In actual fact, the problem started around 2002 when oil prices left the $ 20-30 band for good. Incidentally, this was the time when the North Sea peaked. In the meantime, UK has become a net-oil importer and we see the results of this event while the UK government is now forced to embark on an unprecedented austerity program. But no-one appears to understand the link to peak oil.

The US can no longer import oil in increasing quantities and is basically bankrupt.

Limited oil supplies converged with an underlying accumulation of debt which in part was boosted by increasing oil prices, fuelling a positive feed back loop to unending economic and financial problems. We are clearly entering the 2nd half of the oil age.

The above graph is from the ASPO 2010 conference

In contrast to the US and Europe, Australia thinks it is fine because it is linked to the growing Asian economy, in particular China. But China needs at least 300-400 kb/d of  additional oil EVERY YEAR (17 million new cars pa for example) adding up to the equivalent of 1 Saudi Arabia over the next 15-20 years. India would also need around 150 kb/d of additional oil. These incremental oil flows are simply not there. When Chindia’s growth will get stuck in peak oil there will be a bad awakening in Australia, invalidating many economic calculations.

What’s worse, an unsustainable immigration policy – designed keep housing prices high – contributes to more congestion on roads, leading to a push for more freeways.  All the while there is no oil-geological mechanism by which a growing population will produce more oil. The higher the population, the bigger the problems will be – just the opposite of the assumed population boom bonanza.

What has to be done now is to get away from oil, REPLACING car traffic by public transport. The M2 widening is doing exactly the opposite. This is a peak oil assessment:

(1)   In the next oil crunch expected in 2012 traffic will go backwards as already experienced in 2008. Toll revenue will decrease

(2)   At a certain stage of the coming oil decline, very likely before 2015, there will be physical petrol and diesel shortages

(3)   When that happens, bus companies will be forced to terminate services to the CBD at Epping station to save on fuel. With the bus ramp gone, buses will have to leave the M2 at Pennant Hills Rd, getting stuck there and many other bottlenecks on the way to Epping.

In the last 100 m before Epping station, buses will be stopped dead by long lines of motorists queuing up at the filling station at the corner Carlingford Rd – Beecroft Rd. What that means can be seen in France right now

Filling station at corner Carlingford Rd/Beecroft Rd will develop into a critical bottleneck on the way of diverted buses to Epping rail station. This applies also to the newly established Metrobus line M54 Parramatta – Macquarie Park

Happy motoring.

Earlier posts on the M2:

M2 widening: Primary Energy Dilemma for cars 

RTA fails to present business case for M2 widening (part 1)

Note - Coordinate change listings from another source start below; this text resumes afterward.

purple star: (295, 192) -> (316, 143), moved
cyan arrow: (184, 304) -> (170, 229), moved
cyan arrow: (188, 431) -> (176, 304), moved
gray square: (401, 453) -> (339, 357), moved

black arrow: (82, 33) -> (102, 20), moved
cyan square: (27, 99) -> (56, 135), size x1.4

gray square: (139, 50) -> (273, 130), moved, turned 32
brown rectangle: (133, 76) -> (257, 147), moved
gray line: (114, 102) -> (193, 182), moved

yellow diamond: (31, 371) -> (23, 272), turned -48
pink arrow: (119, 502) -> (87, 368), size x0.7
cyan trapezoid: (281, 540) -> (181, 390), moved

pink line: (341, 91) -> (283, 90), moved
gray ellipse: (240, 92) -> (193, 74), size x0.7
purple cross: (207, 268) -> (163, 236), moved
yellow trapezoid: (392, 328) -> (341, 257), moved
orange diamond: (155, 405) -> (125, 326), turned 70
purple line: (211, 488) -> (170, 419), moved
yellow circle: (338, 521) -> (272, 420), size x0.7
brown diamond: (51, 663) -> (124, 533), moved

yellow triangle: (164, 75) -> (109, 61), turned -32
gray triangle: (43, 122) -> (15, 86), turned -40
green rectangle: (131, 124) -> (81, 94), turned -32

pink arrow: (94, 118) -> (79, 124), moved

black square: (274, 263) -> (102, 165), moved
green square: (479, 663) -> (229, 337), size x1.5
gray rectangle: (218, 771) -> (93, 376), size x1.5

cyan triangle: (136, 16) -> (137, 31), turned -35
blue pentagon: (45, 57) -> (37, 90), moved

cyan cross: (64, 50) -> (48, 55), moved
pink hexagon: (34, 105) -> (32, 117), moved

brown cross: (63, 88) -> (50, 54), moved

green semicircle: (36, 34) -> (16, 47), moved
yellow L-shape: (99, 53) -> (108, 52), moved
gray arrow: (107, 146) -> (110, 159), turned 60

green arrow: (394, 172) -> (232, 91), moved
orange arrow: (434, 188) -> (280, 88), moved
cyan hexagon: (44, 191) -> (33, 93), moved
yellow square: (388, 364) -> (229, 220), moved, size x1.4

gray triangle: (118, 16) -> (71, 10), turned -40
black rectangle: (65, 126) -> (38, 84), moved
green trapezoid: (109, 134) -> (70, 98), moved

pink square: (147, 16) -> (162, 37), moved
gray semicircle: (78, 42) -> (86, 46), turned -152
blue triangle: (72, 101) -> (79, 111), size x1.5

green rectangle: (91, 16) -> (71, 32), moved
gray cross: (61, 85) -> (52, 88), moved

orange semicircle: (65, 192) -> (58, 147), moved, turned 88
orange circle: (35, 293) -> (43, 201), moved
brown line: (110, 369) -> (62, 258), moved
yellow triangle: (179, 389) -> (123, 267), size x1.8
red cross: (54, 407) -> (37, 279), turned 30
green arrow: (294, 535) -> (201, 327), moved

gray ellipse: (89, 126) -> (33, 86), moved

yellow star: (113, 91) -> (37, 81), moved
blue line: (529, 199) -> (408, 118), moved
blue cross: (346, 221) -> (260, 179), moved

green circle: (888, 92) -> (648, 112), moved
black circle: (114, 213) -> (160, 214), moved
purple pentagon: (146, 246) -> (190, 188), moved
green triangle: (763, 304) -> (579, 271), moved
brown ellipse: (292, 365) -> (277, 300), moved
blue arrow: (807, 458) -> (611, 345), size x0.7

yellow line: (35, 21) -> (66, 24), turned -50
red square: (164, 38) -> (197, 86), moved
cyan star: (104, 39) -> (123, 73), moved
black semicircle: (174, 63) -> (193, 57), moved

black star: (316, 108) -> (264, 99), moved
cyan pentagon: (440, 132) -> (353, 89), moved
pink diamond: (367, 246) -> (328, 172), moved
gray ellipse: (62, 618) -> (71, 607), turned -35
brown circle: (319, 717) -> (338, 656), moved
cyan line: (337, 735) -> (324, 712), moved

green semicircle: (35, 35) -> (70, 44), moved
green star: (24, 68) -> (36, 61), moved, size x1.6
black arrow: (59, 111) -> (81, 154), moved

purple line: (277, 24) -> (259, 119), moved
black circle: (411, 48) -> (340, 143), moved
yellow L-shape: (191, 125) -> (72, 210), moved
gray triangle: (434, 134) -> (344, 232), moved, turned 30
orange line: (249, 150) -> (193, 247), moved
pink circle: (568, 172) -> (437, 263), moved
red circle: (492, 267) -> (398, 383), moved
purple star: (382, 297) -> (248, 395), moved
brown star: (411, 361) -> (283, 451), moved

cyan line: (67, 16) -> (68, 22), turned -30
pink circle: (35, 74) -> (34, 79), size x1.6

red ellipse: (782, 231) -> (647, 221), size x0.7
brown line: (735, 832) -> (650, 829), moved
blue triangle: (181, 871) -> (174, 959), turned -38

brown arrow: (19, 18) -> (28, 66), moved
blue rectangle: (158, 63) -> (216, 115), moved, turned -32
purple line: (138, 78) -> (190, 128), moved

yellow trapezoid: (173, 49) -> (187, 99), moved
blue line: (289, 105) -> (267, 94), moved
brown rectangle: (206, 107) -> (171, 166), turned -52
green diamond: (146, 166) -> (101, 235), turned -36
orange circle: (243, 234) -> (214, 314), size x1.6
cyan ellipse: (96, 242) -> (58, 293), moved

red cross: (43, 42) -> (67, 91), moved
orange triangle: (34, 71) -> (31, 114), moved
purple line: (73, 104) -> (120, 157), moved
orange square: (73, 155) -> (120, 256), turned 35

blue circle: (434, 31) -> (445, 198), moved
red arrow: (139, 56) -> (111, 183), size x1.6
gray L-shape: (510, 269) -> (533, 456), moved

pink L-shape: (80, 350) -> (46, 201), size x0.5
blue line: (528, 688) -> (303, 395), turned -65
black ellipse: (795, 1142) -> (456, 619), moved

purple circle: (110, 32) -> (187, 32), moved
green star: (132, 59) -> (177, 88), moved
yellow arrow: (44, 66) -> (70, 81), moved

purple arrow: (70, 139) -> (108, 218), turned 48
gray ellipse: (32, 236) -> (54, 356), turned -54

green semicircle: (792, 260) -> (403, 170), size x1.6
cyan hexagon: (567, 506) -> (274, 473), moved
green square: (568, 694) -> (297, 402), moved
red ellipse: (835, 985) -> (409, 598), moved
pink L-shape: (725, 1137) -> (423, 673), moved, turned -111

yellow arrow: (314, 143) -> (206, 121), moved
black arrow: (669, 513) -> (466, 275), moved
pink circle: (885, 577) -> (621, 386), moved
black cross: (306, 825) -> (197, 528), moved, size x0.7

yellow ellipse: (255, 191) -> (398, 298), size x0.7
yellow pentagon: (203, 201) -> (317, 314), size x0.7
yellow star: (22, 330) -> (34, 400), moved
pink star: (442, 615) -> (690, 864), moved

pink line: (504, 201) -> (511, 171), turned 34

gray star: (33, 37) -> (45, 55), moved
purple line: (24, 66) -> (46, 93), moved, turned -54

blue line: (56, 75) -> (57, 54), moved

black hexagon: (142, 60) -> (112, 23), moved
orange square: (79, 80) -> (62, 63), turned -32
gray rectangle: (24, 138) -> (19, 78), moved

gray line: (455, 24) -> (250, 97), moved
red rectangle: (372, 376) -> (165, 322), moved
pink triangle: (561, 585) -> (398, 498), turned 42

So where are RTA’s calculations on clean primary energies and an assumed transition of the car fleet including bar charts, costings and availability of funds?


Added 4/12/2010: Bridge demolition will divide Beecroft

The Beecroft-Cheltenham Civic Trust has put out a media release: 

Michael Stove the President of the Beecroft-Cheltenham Civic Trust said residents were very concerned by Transurban’s intended demolition of the Murray Farm Road Bridge, ahead of the widening of its M2 Tollway. 

“Transurban has not provided residents with detailed information” Mr Stove said at a weekend gathering of concerned residents and local Councillors at the bridge.

“M2 upgrade a burden without benefit”

THE M2 upgrade set to begin early next year has already begun causing headaches for residents, who say they have not been consulted about changes to roads and traffic conditions.

Transurban and the RTA confirmed they will permanently close the bus ramp used by Hillsbus buses that leads out of the M2 at Beecroft Rd for access to Epping railway station.